By conducting the cross-validation test to verify the generalization ability of the proposed model, it is clear that the proposed work here achieved the highest accuracy with 100% also the timing of the proposed work came within the acceptable range with the use of the minimum operating requirements which makes it an excellent choice for coal and gangue classification tasks in real-time production lines.

5. Conclusions

The paper addressed the coal gangue classification using the density factors that stand against the harsh mining environment which affects the coal gangue classification using computer vision and presents the ExM-SVM model based on the volume visual perception and weight to classify the coal gangue in the coal mining industry. The proposed model stands in two sections, first is the feature extraction method to extract ($ExM$) that represents the coal gangue volume visual perception in three images to help with the irregular shape of coal and gangue, and second is the SVM classifier that performs the classification using the extracted ($ExM$), and the weight of the sample.

The need for a new database of 3-side images was mandatory since the base of the work is new and there is no previous work supporting a similar dataset, so a new dataset of real coal gangue samples volume and weight values were collected alongside 3_side images of the samples, to fulfill the requirements of the proposed work.
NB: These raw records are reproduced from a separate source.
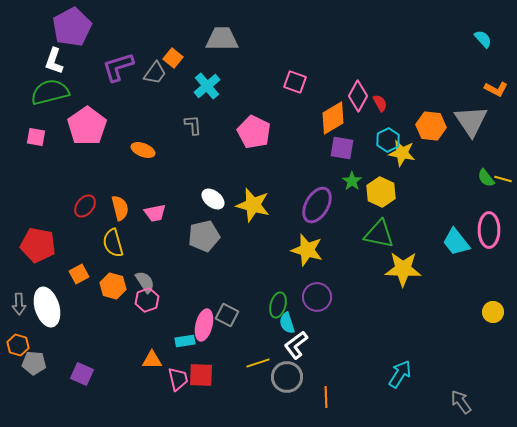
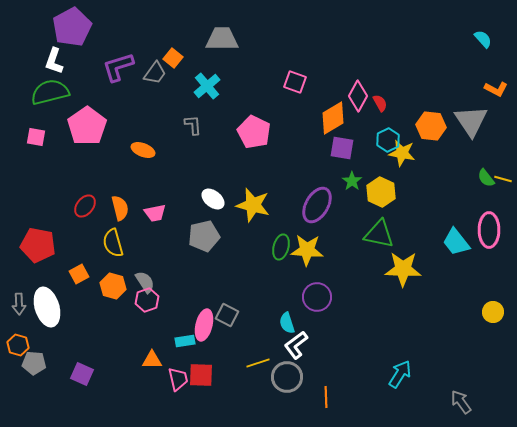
yellow star at (307, 250): rotated 12 degrees counterclockwise
green ellipse at (278, 305): moved 3 px right, 58 px up
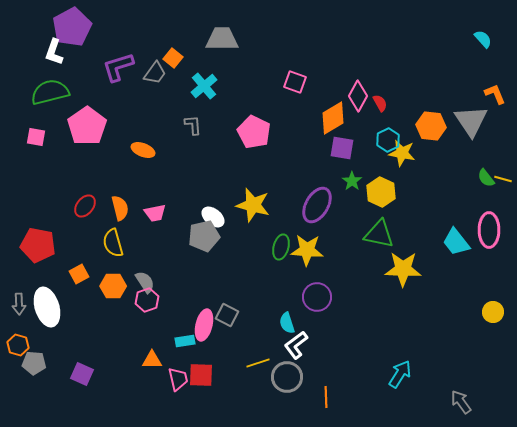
white L-shape at (54, 61): moved 9 px up
cyan cross at (207, 86): moved 3 px left
orange L-shape at (496, 89): moved 1 px left, 5 px down; rotated 140 degrees counterclockwise
white ellipse at (213, 199): moved 18 px down
orange hexagon at (113, 286): rotated 15 degrees counterclockwise
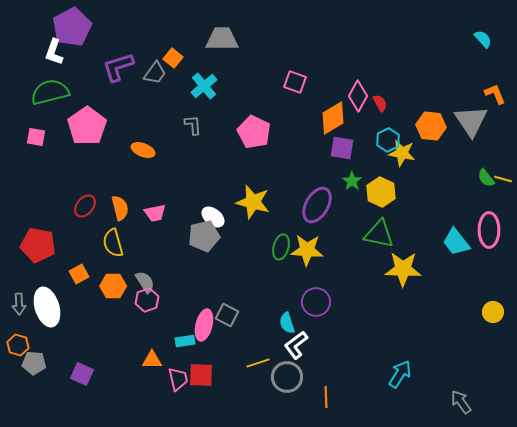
yellow star at (253, 205): moved 3 px up
purple circle at (317, 297): moved 1 px left, 5 px down
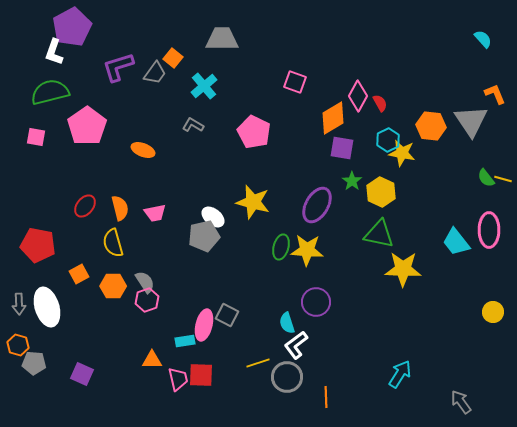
gray L-shape at (193, 125): rotated 55 degrees counterclockwise
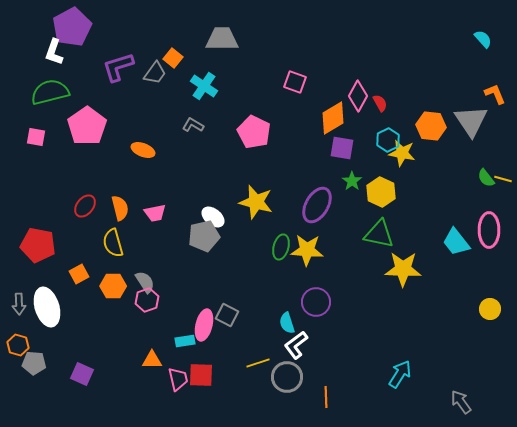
cyan cross at (204, 86): rotated 16 degrees counterclockwise
yellow star at (253, 202): moved 3 px right
yellow circle at (493, 312): moved 3 px left, 3 px up
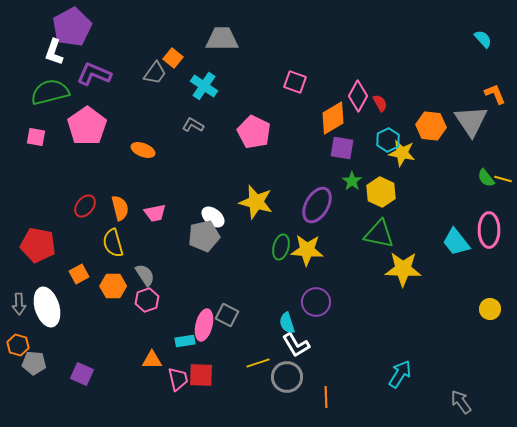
purple L-shape at (118, 67): moved 24 px left, 7 px down; rotated 40 degrees clockwise
gray semicircle at (145, 282): moved 7 px up
white L-shape at (296, 345): rotated 84 degrees counterclockwise
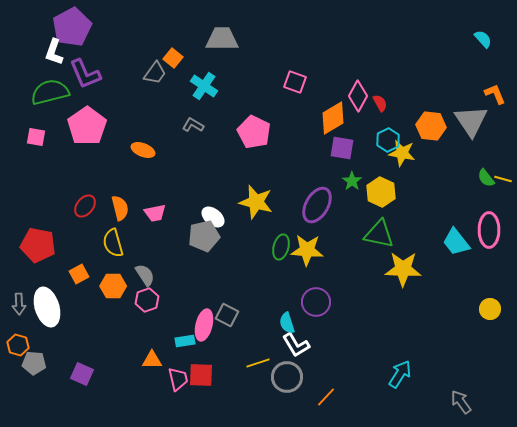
purple L-shape at (94, 74): moved 9 px left; rotated 136 degrees counterclockwise
orange line at (326, 397): rotated 45 degrees clockwise
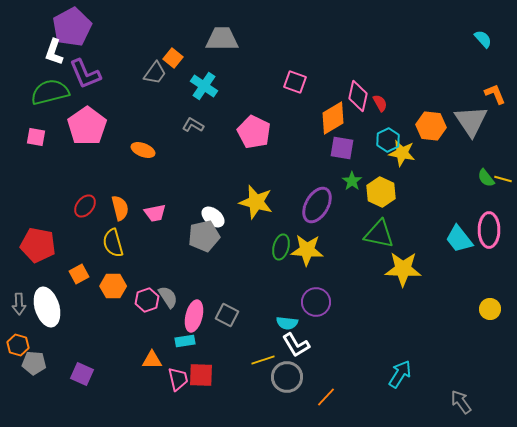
pink diamond at (358, 96): rotated 16 degrees counterclockwise
cyan trapezoid at (456, 242): moved 3 px right, 3 px up
gray semicircle at (145, 275): moved 23 px right, 22 px down
cyan semicircle at (287, 323): rotated 65 degrees counterclockwise
pink ellipse at (204, 325): moved 10 px left, 9 px up
yellow line at (258, 363): moved 5 px right, 3 px up
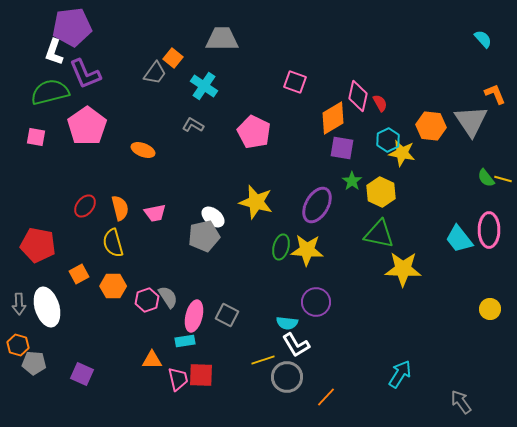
purple pentagon at (72, 27): rotated 21 degrees clockwise
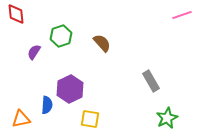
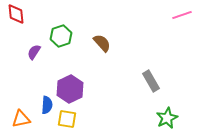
yellow square: moved 23 px left
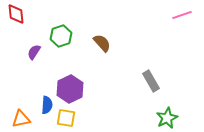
yellow square: moved 1 px left, 1 px up
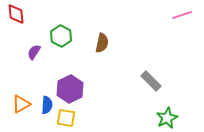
green hexagon: rotated 15 degrees counterclockwise
brown semicircle: rotated 54 degrees clockwise
gray rectangle: rotated 15 degrees counterclockwise
orange triangle: moved 15 px up; rotated 18 degrees counterclockwise
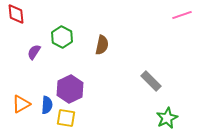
green hexagon: moved 1 px right, 1 px down
brown semicircle: moved 2 px down
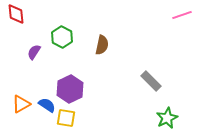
blue semicircle: rotated 60 degrees counterclockwise
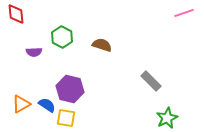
pink line: moved 2 px right, 2 px up
brown semicircle: rotated 84 degrees counterclockwise
purple semicircle: rotated 126 degrees counterclockwise
purple hexagon: rotated 20 degrees counterclockwise
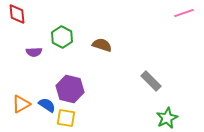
red diamond: moved 1 px right
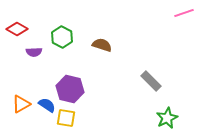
red diamond: moved 15 px down; rotated 55 degrees counterclockwise
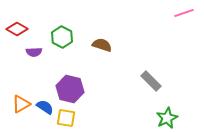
blue semicircle: moved 2 px left, 2 px down
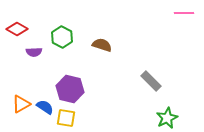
pink line: rotated 18 degrees clockwise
The results of the proposed model show high recognition accuracy reaching (KNN 100%, Linear SVM 100%, RBF SVM 100%, Gaussian Process 100%, Decision Tree98%, Random Forest 100%, MLP100%, AdaBosst100%, Naive Bayes 98%, and QDA 99%) and best timing with Linear SVM, cross-validation has been done to verify the generalization ability with the separated group and results also come with classification accuracy (KNN 96%, Linear SVM 100%, RBF SVM 96%, Gaussian Process 96%, Decision Tree 99%, Random Forest 99%, MLP100%, AdaBosst99%, Naive Bayes 99%, and QDA 99%) with the best timing with Decision Tree. The proposed work was tested and compared with several previous works in the matter of classification accuracy based on the timing matter and hardware requirements that support the work in real-time situations and the ability to be embedded in separation systems.